This year, the trophies for both categories are going to just one plan: the “rehabilitation of the Bridge Lane Bridge on Bridge Lane.” Familiars call it Sagg Bridge; sometimes, someone is compelled to clarify that the speaker doesn’t mean White Walls. No, the bridge on Bridge Lane, where children loiter and crabbers hang. They’re going to widen the lanes (for cars) and do away with the sidewalk (for people). As for the removal of the “substandard” sidewalk, I cannot speak rationally on this matter, for it speaks fully for itself.

Infrastructure improvements are the bane of small-town existence, and yet sometimes the commotion caused is what re-galvanizes a wee town from losing its sense of community and self. Team They asserted that most people who hang out on the bridge’s sidewalk are breaking the law anyway. Team Us was flabbergasted by this sort of logic. Team They went on to explain that the quaint, existing railing will be replaced with a State Department of Transportation-approved sort of railing. The new railing will prevent thrill seekers and suicidal individuals from jumping into our tempting and turbulent pond waters.

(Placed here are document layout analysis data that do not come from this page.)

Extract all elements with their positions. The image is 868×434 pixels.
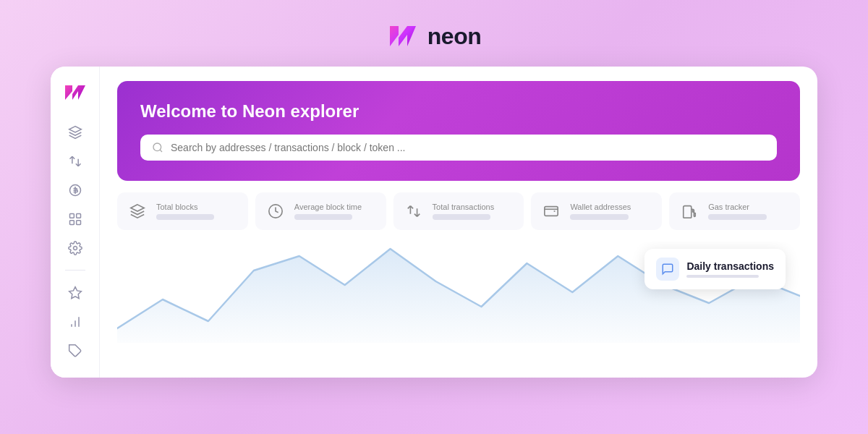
sidebar-item-favorites[interactable]: [61, 281, 90, 305]
stat-gas-tracker-bar: [708, 214, 766, 220]
stat-avg-block-time-bar: [294, 214, 352, 220]
sidebar-item-analytics[interactable]: [61, 310, 90, 334]
stat-total-blocks-info: Total blocks: [156, 203, 239, 220]
svg-rect-14: [545, 207, 558, 216]
daily-transactions-bar: [686, 275, 759, 278]
sidebar-item-transactions[interactable]: [61, 149, 90, 174]
stat-total-transactions-bar: [433, 214, 490, 220]
sidebar-divider: [65, 270, 85, 271]
stat-gas-tracker-info: Gas tracker: [708, 203, 791, 220]
app-name: neon: [427, 23, 481, 50]
neon-logo-icon: [387, 20, 419, 52]
stat-total-blocks-bar: [156, 214, 214, 220]
hero-banner: Welcome to Neon explorer: [117, 81, 800, 181]
svg-rect-7: [76, 220, 80, 224]
daily-transactions-label: Daily transactions: [686, 260, 774, 272]
search-icon: [152, 142, 163, 153]
arrows-icon: [402, 200, 425, 223]
svg-rect-5: [76, 213, 80, 218]
main-card: Welcome to Neon explorer Tot: [51, 67, 817, 378]
svg-marker-9: [69, 287, 81, 299]
stat-avg-block-time-label: Average block time: [294, 203, 378, 211]
search-bar[interactable]: [140, 135, 777, 161]
svg-line-12: [160, 150, 162, 152]
main-content: Welcome to Neon explorer Tot: [100, 67, 817, 378]
app-header: neon: [387, 20, 481, 52]
stat-gas-tracker[interactable]: Gas tracker: [669, 192, 800, 230]
svg-rect-6: [69, 220, 74, 224]
svg-rect-4: [69, 213, 74, 218]
svg-point-11: [153, 143, 161, 151]
sidebar-item-tokens[interactable]: [61, 178, 90, 203]
stat-total-transactions-label: Total transactions: [433, 203, 516, 211]
stat-total-blocks-label: Total blocks: [156, 203, 239, 211]
sidebar-item-settings[interactable]: [61, 236, 90, 260]
stat-wallet-addresses-bar: [570, 214, 628, 220]
sidebar: [51, 67, 100, 378]
svg-point-8: [73, 246, 77, 250]
stat-avg-block-time-info: Average block time: [294, 203, 378, 220]
cube-icon: [126, 200, 149, 223]
svg-marker-1: [390, 26, 416, 46]
stat-wallet-addresses-info: Wallet addresses: [570, 203, 653, 220]
daily-transactions-card: Daily transactions: [644, 249, 786, 289]
stat-total-transactions-info: Total transactions: [433, 203, 516, 220]
stat-total-blocks[interactable]: Total blocks: [117, 192, 248, 230]
sidebar-item-tags[interactable]: [61, 339, 90, 363]
clock-icon: [264, 200, 287, 223]
stat-total-transactions[interactable]: Total transactions: [393, 192, 524, 230]
gas-icon: [678, 200, 701, 223]
stats-row: Total blocks Average block time: [117, 192, 800, 230]
hero-title: Welcome to Neon explorer: [140, 101, 777, 122]
daily-transactions-info: Daily transactions: [686, 260, 774, 278]
stat-gas-tracker-label: Gas tracker: [708, 203, 791, 211]
stat-wallet-addresses[interactable]: Wallet addresses: [531, 192, 662, 230]
sidebar-logo[interactable]: [64, 81, 87, 104]
wallet-icon: [540, 200, 563, 223]
sidebar-item-blocks[interactable]: [61, 120, 90, 145]
stat-wallet-addresses-label: Wallet addresses: [570, 203, 653, 211]
search-input[interactable]: [171, 142, 765, 153]
svg-marker-2: [65, 85, 85, 100]
daily-transactions-icon: [656, 258, 679, 281]
sidebar-item-dashboard[interactable]: [61, 207, 90, 231]
chart-area: Daily transactions: [117, 242, 800, 378]
stat-avg-block-time[interactable]: Average block time: [255, 192, 386, 230]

The modern guardrail will be structurally sound and bulky enough to restrain a runaway tractor-trailer.

Team Us continued to scratch our heads.

The reason this proposed project takes both prizes is because the people who are pushing for its rehabilitation are convinced they are doing the best thing for our bridge and for the taxpayer (and the man with the runaway tractor-trailer who shouldn’t really be on the bridge in the first place).

It is the Worst Worst because when we heard the highway superintendent tell us about phase two, he spoke of the project in intractable terms.

I am glad there were real newspaper reporters at the informal meeting that Alex Gregor ran last week. I know I am far too sympathetic to the bridge staying as it is. The beauty of a rural or country road is that it does have limitations, and those limitations are physical in nature, like a pond, and will dictate what sort of load the environment shall bear.

This bridge, as it now stands, is unique because in its structure is the civilized leeway given to people on foot. And in order that a sidewalk can be maintained, the bridge’s design makes the travel lanes narrow. As one neighbor pointed out, the bridge might not now be considered historic—it was built in 1923—but in 20 years, or in 40 years, it will be.

And then came the flood from the audience, asking in one way or another, “Why not just repair it?”